┌─ Entries provided

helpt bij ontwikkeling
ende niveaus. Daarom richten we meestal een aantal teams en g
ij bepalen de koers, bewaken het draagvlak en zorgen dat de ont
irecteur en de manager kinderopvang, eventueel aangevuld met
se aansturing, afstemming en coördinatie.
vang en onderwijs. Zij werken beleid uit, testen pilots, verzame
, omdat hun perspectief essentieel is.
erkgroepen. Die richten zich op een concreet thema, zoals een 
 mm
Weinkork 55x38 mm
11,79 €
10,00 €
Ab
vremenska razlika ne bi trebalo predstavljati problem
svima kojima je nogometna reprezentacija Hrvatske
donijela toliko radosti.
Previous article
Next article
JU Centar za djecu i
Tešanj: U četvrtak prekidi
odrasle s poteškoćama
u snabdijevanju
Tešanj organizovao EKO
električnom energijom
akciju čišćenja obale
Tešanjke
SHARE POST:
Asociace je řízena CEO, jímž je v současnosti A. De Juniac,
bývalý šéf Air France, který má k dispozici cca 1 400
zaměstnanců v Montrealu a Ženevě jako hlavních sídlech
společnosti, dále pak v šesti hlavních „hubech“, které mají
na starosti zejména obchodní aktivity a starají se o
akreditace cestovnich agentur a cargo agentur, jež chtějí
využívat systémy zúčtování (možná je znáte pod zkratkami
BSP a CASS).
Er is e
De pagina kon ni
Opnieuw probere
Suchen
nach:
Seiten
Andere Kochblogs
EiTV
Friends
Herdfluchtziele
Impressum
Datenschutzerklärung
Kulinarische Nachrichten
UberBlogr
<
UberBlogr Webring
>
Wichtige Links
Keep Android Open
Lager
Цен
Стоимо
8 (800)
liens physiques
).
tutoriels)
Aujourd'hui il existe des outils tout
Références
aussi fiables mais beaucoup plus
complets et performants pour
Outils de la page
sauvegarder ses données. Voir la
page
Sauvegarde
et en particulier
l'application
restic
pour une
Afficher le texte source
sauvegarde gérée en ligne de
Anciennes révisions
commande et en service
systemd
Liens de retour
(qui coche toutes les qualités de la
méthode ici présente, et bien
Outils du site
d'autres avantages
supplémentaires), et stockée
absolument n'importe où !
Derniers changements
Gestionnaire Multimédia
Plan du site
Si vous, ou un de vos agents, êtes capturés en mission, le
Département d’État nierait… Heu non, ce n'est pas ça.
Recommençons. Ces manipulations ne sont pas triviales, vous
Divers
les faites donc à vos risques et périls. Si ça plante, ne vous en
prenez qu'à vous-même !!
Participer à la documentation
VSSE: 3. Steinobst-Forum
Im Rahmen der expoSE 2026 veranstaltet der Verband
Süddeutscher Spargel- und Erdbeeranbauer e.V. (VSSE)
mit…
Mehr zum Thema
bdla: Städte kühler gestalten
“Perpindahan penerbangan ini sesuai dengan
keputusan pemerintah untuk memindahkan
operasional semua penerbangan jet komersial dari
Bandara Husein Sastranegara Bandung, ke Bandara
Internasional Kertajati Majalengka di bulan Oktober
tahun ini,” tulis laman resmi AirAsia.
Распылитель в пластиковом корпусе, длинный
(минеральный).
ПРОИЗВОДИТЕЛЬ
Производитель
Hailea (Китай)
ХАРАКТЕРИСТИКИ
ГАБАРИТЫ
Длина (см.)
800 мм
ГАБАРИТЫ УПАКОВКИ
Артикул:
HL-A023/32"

└─

◆ Brief ◆
Since the material above must be kept intact, output it exactly as it is.

◆ Your response ◆
helpt bij ontwikkeling
ende niveaus. Daarom richten we meestal een aantal teams en g
ij bepalen de koers, bewaken het draagvlak en zorgen dat de ont
irecteur en de manager kinderopvang, eventueel aangevuld met
se aansturing, afstemming en coördinatie.
vang en onderwijs. Zij werken beleid uit, testen pilots, verzame
, omdat hun perspectief essentieel is.
erkgroepen. Die richten zich op een concreet thema, zoals een 
 mm
Weinkork 55x38 mm
11,79 €
10,00 €
Ab
vremenska razlika ne bi trebalo predstavljati problem
svima kojima je nogometna reprezentacija Hrvatske
donijela toliko radosti.
Previous article
Next article
JU Centar za djecu i
Tešanj: U četvrtak prekidi
odrasle s poteškoćama
u snabdijevanju
Tešanj organizovao EKO
električnom energijom
akciju čišćenja obale
Tešanjke
SHARE POST:
Asociace je řízena CEO, jímž je v současnosti A. De Juniac,
bývalý šéf Air France, který má k dispozici cca 1 400
zaměstnanců v Montrealu a Ženevě jako hlavních sídlech
společnosti, dále pak v šesti hlavních „hubech“, které mají
na starosti zejména obchodní aktivity a starají se o
akreditace cestovnich agentur a cargo agentur, jež chtějí
využívat systémy zúčtování (možná je znáte pod zkratkami
BSP a CASS).
Er is e
De pagina kon ni
Opnieuw probere
Suchen
nach:
Seiten
Andere Kochblogs
EiTV
Friends
Herdfluchtziele
Impressum
Datenschutzerklärung
Kulinarische Nachrichten
UberBlogr
<
UberBlogr Webring
>
Wichtige Links
Keep Android Open
Lager
Цен
Стоимо
8 (800)
liens physiques
).
tutoriels)
Aujourd'hui il existe des outils tout
Références
aussi fiables mais beaucoup plus
complets et performants pour
Outils de la page
sauvegarder ses données. Voir la
page
Sauvegarde
et en particulier
l'application
restic
pour une
Afficher le texte source
sauvegarde gérée en ligne de
Anciennes révisions
commande et en service
systemd
Liens de retour
(qui coche toutes les qualités de la
méthode ici présente, et bien
Outils du site
d'autres avantages
supplémentaires), et stockée
absolument n'importe où !
Derniers changements
Gestionnaire Multimédia
Plan du site
Si vous, ou un de vos agents, êtes capturés en mission, le
Département d’État nierait… Heu non, ce n'est pas ça.
Recommençons. Ces manipulations ne sont pas triviales, vous
Divers
les faites donc à vos risques et périls. Si ça plante, ne vous en
prenez qu'à vous-même !!
Participer à la documentation
VSSE: 3. Steinobst-Forum
Im Rahmen der expoSE 2026 veranstaltet der Verband
Süddeutscher Spargel- und Erdbeeranbauer e.V. (VSSE)
mit…
Mehr zum Thema
bdla: Städte kühler gestalten
“Perpindahan penerbangan ini sesuai dengan
keputusan pemerintah untuk memindahkan
operasional semua penerbangan jet komersial dari
Bandara Husein Sastranegara Bandung, ke Bandara
Internasional Kertajati Majalengka di bulan Oktober
tahun ini,” tulis laman resmi AirAsia.
Распылитель в пластиковом корпусе, длинный
(минеральный).
ПРОИЗВОДИТЕЛЬ
Производитель
Hailea (Китай)
ХАРАКТЕРИСТИКИ
ГАБАРИТЫ
Длина (см.)
800 мм
ГАБАРИТЫ УПАКОВКИ
Артикул:
HL-A023/32"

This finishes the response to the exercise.